The ‘Popiah King’ sold 287 condominium units in Yangzhou, in eastern China’s prosperous Jiangsu province, in just one day when the first phase of his Linglong Wan development was launched in mid-September.
The apartments built by Mr Goi’s property arm Junhe Holdings were priced at 500,000 yuan (S$102,000) for a 80 sq m unit.
This was a good 50 per cent more than the units offered by Junhe’s competitors.
But in a red-hot market where buying a home has become a national obsession – residential prices across China hit a 16-month high last month – local buyers plonked down cold hard cash on the spot.
China’s property market has staged a breathtaking rebound, with property sales surging 87 per cent to 3.6 trillion yuan so far this year.
Warning cries of an unsustainable bubble are growing louder by the day.

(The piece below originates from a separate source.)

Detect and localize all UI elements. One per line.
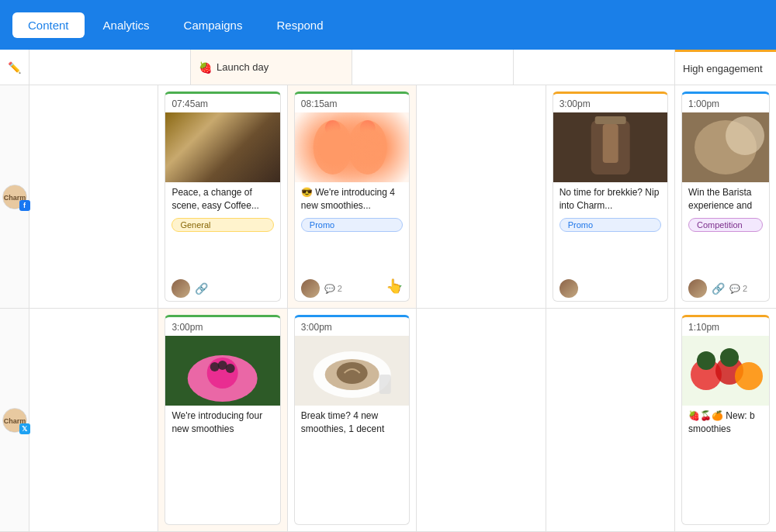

Low interest rates and the massive stimulus spending by the Chinese government have helped flood the market with liquidity and kindle a property market fever.
But fears that such measures may be withdrawn next year to cool the market have actually triggered a round of ‘panic buying’ of property.

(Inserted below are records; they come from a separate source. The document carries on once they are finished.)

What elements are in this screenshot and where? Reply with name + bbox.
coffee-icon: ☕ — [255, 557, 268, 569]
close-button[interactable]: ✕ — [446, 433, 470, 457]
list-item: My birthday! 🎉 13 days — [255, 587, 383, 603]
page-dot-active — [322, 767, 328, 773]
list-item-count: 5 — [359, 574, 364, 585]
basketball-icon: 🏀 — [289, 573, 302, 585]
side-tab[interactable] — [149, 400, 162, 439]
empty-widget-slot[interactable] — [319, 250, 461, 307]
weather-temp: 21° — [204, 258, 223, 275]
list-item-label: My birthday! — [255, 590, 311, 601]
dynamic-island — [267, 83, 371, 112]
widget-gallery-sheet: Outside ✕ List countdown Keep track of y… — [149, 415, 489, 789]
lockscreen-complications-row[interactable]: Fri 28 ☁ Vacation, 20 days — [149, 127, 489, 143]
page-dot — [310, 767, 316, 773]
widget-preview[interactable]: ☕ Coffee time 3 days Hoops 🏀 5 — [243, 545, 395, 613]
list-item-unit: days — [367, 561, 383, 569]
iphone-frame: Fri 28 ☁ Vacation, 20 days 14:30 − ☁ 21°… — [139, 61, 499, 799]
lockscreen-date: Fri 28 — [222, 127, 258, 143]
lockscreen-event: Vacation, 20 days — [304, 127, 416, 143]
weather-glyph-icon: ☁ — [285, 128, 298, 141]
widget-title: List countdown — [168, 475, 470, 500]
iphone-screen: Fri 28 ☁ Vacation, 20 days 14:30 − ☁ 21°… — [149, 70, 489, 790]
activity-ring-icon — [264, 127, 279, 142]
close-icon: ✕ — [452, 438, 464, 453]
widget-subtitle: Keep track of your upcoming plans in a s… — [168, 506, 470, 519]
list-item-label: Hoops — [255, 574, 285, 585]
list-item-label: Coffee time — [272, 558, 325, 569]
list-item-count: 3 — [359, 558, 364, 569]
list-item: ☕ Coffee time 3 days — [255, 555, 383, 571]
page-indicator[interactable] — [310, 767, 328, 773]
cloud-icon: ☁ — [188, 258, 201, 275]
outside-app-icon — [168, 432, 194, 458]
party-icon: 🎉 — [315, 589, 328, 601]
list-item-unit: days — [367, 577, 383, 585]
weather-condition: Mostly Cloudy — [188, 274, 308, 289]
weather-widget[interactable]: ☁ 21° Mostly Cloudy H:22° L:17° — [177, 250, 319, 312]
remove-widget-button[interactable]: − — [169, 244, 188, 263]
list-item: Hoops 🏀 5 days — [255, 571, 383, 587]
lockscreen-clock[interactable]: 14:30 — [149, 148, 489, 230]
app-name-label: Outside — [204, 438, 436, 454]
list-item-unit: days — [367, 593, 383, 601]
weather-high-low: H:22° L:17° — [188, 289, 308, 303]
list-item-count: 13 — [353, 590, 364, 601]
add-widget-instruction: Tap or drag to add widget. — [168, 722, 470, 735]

Younger Chinese are under mounting pressure to grab homes before prices spiral to unaffordable heights.
Premier Wen Jiabao chaired a State Council – China’s Cabinet – meeting on Monday, acknowledging such concerns and pledging to increase the supply of lower-cost housing, curb speculation and clamp down on excessive growth in home prices in some cities.

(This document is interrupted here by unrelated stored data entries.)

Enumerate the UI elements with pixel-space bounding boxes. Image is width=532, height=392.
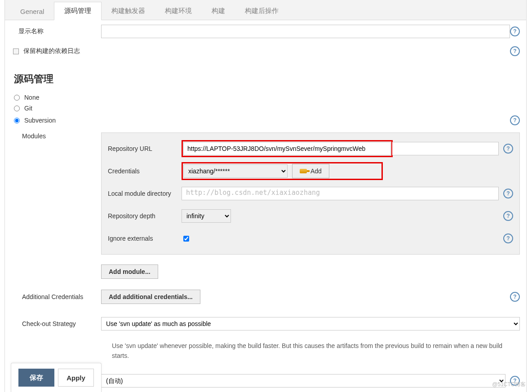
modules-label: Modules: [22, 132, 101, 140]
additional-cred-label: Additional Credentials: [22, 293, 101, 300]
checkout-strategy-select[interactable]: Use 'svn update' as much as possible: [101, 317, 520, 330]
display-name-label: 显示名称: [18, 27, 44, 35]
help-icon[interactable]: ?: [510, 46, 520, 56]
repo-url-input[interactable]: [183, 142, 391, 155]
depth-label: Repository depth: [108, 212, 182, 220]
help-icon[interactable]: ?: [503, 144, 513, 154]
ignore-externals-label: Ignore externals: [108, 235, 182, 242]
local-dir-input[interactable]: [182, 187, 499, 200]
local-dir-label: Local module directory: [108, 190, 182, 197]
config-tabs: General 源码管理 构建触发器 构建环境 构建 构建后操作: [5, 0, 526, 20]
help-icon[interactable]: ?: [510, 292, 520, 302]
add-module-button[interactable]: Add module...: [101, 264, 158, 279]
save-button[interactable]: 保存: [18, 369, 54, 387]
credentials-label: Credentials: [108, 167, 182, 175]
repo-url-input-tail[interactable]: [392, 142, 499, 155]
ignore-externals-checkbox[interactable]: [183, 236, 189, 242]
tab-trigger[interactable]: 构建触发器: [102, 2, 155, 20]
credentials-select[interactable]: xiazhang/******: [183, 164, 288, 178]
help-icon[interactable]: ?: [510, 26, 520, 36]
keep-deps-checkbox[interactable]: [13, 48, 19, 54]
repo-url-label: Repository URL: [108, 145, 182, 152]
radio-subversion[interactable]: [14, 118, 20, 123]
radio-none-label: None: [24, 94, 39, 101]
help-icon[interactable]: ?: [503, 233, 513, 243]
key-icon: [300, 169, 307, 173]
tab-general[interactable]: General: [10, 3, 54, 20]
help-icon[interactable]: ?: [510, 115, 520, 125]
depth-select[interactable]: infinity: [182, 209, 231, 223]
apply-button[interactable]: Apply: [58, 369, 94, 387]
tab-env[interactable]: 构建环境: [155, 2, 202, 20]
add-additional-cred-button[interactable]: Add additional credentials...: [101, 290, 200, 304]
tab-source[interactable]: 源码管理: [54, 2, 102, 20]
credentials-add-button[interactable]: Add: [292, 164, 329, 178]
radio-subversion-label: Subversion: [24, 117, 56, 124]
sticky-action-bar: 保存 Apply: [11, 363, 102, 392]
display-name-input[interactable]: [101, 25, 510, 38]
modules-panel: ↘ SVN项目地址 Repository URL: [101, 132, 520, 255]
checkout-strategy-desc: Use 'svn update' whenever possible, maki…: [112, 341, 520, 361]
help-icon[interactable]: ?: [503, 211, 513, 221]
tab-build[interactable]: 构建: [202, 2, 235, 20]
radio-none[interactable]: [14, 95, 20, 101]
radio-git[interactable]: [14, 106, 20, 111]
section-source-title: 源码管理: [14, 72, 520, 86]
repo-browser-select[interactable]: (自动): [101, 374, 505, 388]
tab-post[interactable]: 构建后操作: [235, 2, 288, 20]
help-icon[interactable]: ?: [503, 189, 513, 198]
credentials-add-label: Add: [310, 167, 322, 175]
page-watermark: @51CTO博客: [492, 381, 526, 388]
radio-git-label: Git: [24, 105, 32, 112]
checkout-strategy-label: Check-out Strategy: [22, 320, 101, 327]
keep-deps-label: 保留构建的依赖日志: [23, 47, 80, 55]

Beijing this week reintroduced a nationwide real estate sales tax in an attempt to reduce property speculation.
Anyone selling a second-hand apartment or house within five years of purchasing it – three years longer than the previous two-year timeframe – will have to pay a sales tax of 5.5 per cent.
Mr Goi said he had been very cautious about the market and the dangers of a bubble forming.
But he still expects prices to rise higher this year, and is on course to expand Junhe with more projects in China and to list the company in a few years’ time.
‘There is still a lot of growth potential, as more people move to the cities and people are willing to pay more for homes with reliable and guaranteed quality. So the Junhe brand, a Singapore brand, appeals to them,’ he said.
UBS economist Tao Dong agreed that the market ‘is just getting hot’.
Beijing wants to push for greater urbanisation of China to stimulate the country’s domestic demand next year and beyond. That is likely to push provincial governments to build more urban housing, she said.
Foreign developers, who exited last year when the Chinese property market sagged, have piled back in recently, according to real estate consultant DTZ.
They are adding to the flurry of activity as the construction of 162 million sq m of new housing and commercial space started last month – double that from a year ago.
Still, some local developers, including China’s largest player Vanke, are starting to get antsy.
While ‘things haven’t risen to a property bubble yet’, the sharp rise in prices across some major Chinese cities could spill over to second-tier ones with potentially damaging effects, its chairman Wang Shi said in an interview with the Wall Street Journal on Dec 4.
The effect, he said, could be similar to the nature of the Japanese bubble decade that imploded in the early 1990s.